[TCP]: Abstract tp->highest_sack accessing & point to next skb

Pointing to the next skb is necessary to avoid referencing
already SACKed skbs which will soon be on a separate list.

Signed-off-by: Ilpo Järvinen <ilpo.jarvinen@helsinki.fi>
Signed-off-by: Herbert Xu <herbert@gondor.apana.org.au>
Signed-off-by: David S. Miller <davem@davemloft.net>
diff --git a/include/net/tcp.h b/include/net/tcp.h
index 6e392ba..5ec1cac 100644
--- a/include/net/tcp.h
+++ b/include/net/tcp.h
@@ -1267,8 +1267,12 @@
 	__tcp_add_write_queue_tail(sk, skb);
 
 	/* Queue it, remembering where we must start sending. */
-	if (sk->sk_send_head == NULL)
+	if (sk->sk_send_head == NULL) {
 		sk->sk_send_head = skb;
+
+		if (tcp_sk(sk)->highest_sack == NULL)
+			tcp_sk(sk)->highest_sack = skb;
+	}
 }
 
 static inline void __tcp_add_write_queue_head(struct sock *sk, struct sk_buff *skb)
@@ -1318,9 +1322,38 @@
 {
 	if (!tp->sacked_out)
 		return tp->snd_una;
+
+	if (tp->highest_sack == NULL)
+		return tp->snd_nxt;
+
 	return TCP_SKB_CB(tp->highest_sack)->seq;
 }
 
+static inline void tcp_advance_highest_sack(struct sock *sk, struct sk_buff *skb)
+{
+	tcp_sk(sk)->highest_sack = tcp_skb_is_last(sk, skb) ? NULL :
+						tcp_write_queue_next(sk, skb);
+}
+
+static inline struct sk_buff *tcp_highest_sack(struct sock *sk)
+{
+	return tcp_sk(sk)->highest_sack;
+}
+
+static inline void tcp_highest_sack_reset(struct sock *sk)
+{
+	tcp_sk(sk)->highest_sack = tcp_write_queue_head(sk);
+}
+
+/* Called when old skb is about to be deleted (to be combined with new skb) */
+static inline void tcp_highest_sack_combine(struct sock *sk,
+					    struct sk_buff *old,
+					    struct sk_buff *new)
+{
+	if (tcp_sk(sk)->sacked_out && (old == tcp_sk(sk)->highest_sack))
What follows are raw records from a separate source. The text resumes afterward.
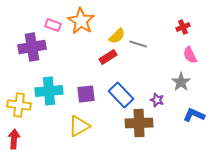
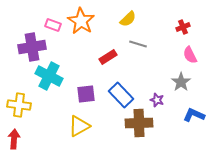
yellow semicircle: moved 11 px right, 17 px up
cyan cross: moved 15 px up; rotated 32 degrees clockwise
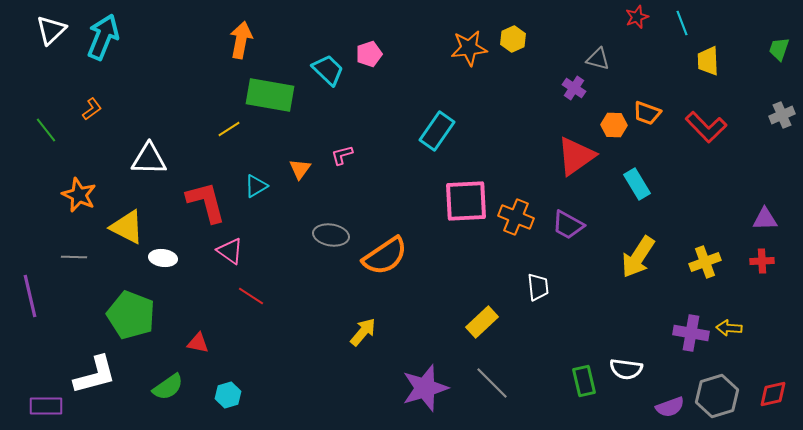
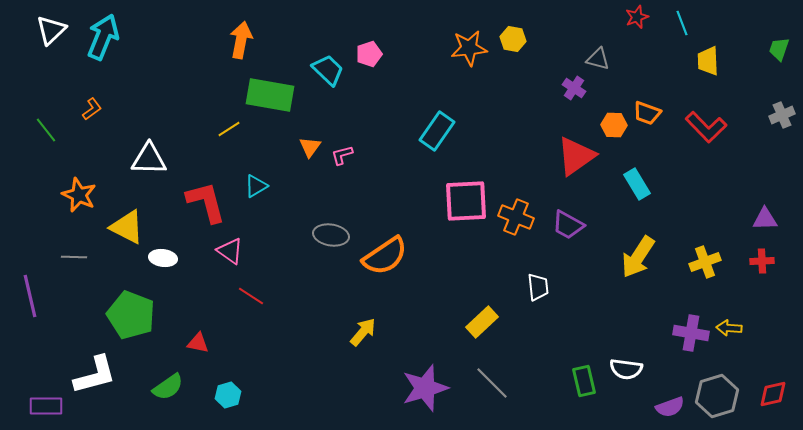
yellow hexagon at (513, 39): rotated 25 degrees counterclockwise
orange triangle at (300, 169): moved 10 px right, 22 px up
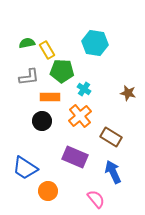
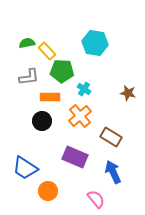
yellow rectangle: moved 1 px down; rotated 12 degrees counterclockwise
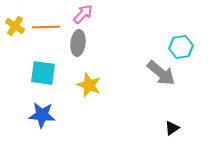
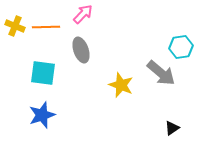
yellow cross: rotated 12 degrees counterclockwise
gray ellipse: moved 3 px right, 7 px down; rotated 25 degrees counterclockwise
yellow star: moved 32 px right
blue star: rotated 24 degrees counterclockwise
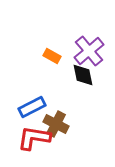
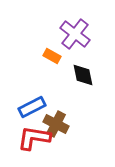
purple cross: moved 14 px left, 17 px up; rotated 12 degrees counterclockwise
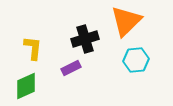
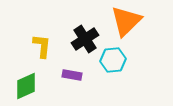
black cross: rotated 16 degrees counterclockwise
yellow L-shape: moved 9 px right, 2 px up
cyan hexagon: moved 23 px left
purple rectangle: moved 1 px right, 7 px down; rotated 36 degrees clockwise
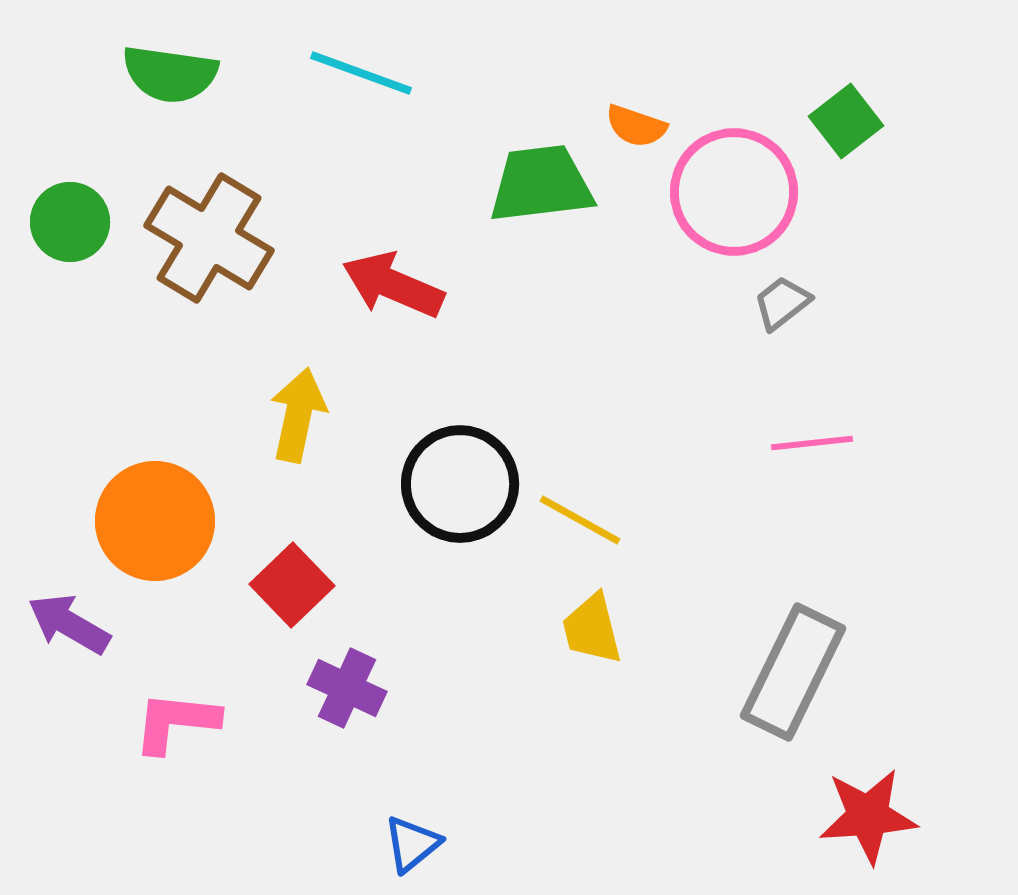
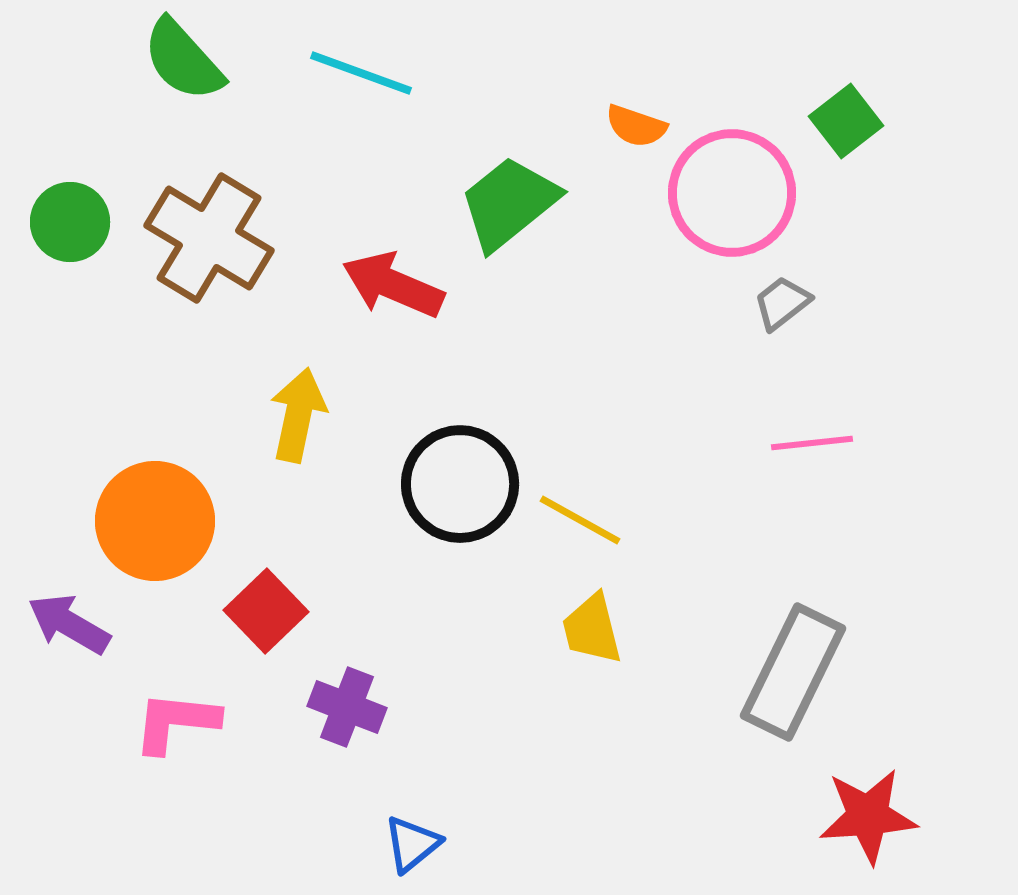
green semicircle: moved 13 px right, 14 px up; rotated 40 degrees clockwise
green trapezoid: moved 32 px left, 19 px down; rotated 32 degrees counterclockwise
pink circle: moved 2 px left, 1 px down
red square: moved 26 px left, 26 px down
purple cross: moved 19 px down; rotated 4 degrees counterclockwise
+		tcp_sk(sk)->highest_sack = new;
+}
+
 /* /proc */
 enum tcp_seq_states {
 	TCP_SEQ_STATE_LISTENING,
diff --git a/net/ipv4/tcp_input.c b/net/ipv4/tcp_input.c
index 263c536..bc2d5f7 100644
--- a/net/ipv4/tcp_input.c
+++ b/net/ipv4/tcp_input.c
@@ -1125,7 +1125,7 @@
 	struct sk_buff *skb;
 	int cnt = 0;
 	u32 new_low_seq = tp->snd_nxt;
-	u32 received_upto = TCP_SKB_CB(tp->highest_sack)->end_seq;
+	u32 received_upto = tcp_highest_sack_seq(tp);
 
 	if (!tcp_is_fack(tp) || !tp->retrans_out ||
 	    !after(received_upto, tp->lost_retrans_low) ||
@@ -1236,9 +1236,10 @@
 	return in_sack;
 }
 
-static int tcp_sacktag_one(struct sk_buff *skb, struct tcp_sock *tp,
+static int tcp_sacktag_one(struct sk_buff *skb, struct sock *sk,
 			   int *reord, int dup_sack, int fack_count)
 {
+	struct tcp_sock *tp = tcp_sk(sk);
 	u8 sacked = TCP_SKB_CB(skb)->sacked;
 	int flag = 0;
 
@@ -1307,8 +1308,8 @@
 		if (fack_count > tp->fackets_out)
 			tp->fackets_out = fack_count;
 
-		if (after(TCP_SKB_CB(skb)->seq, tcp_highest_sack_seq(tp)))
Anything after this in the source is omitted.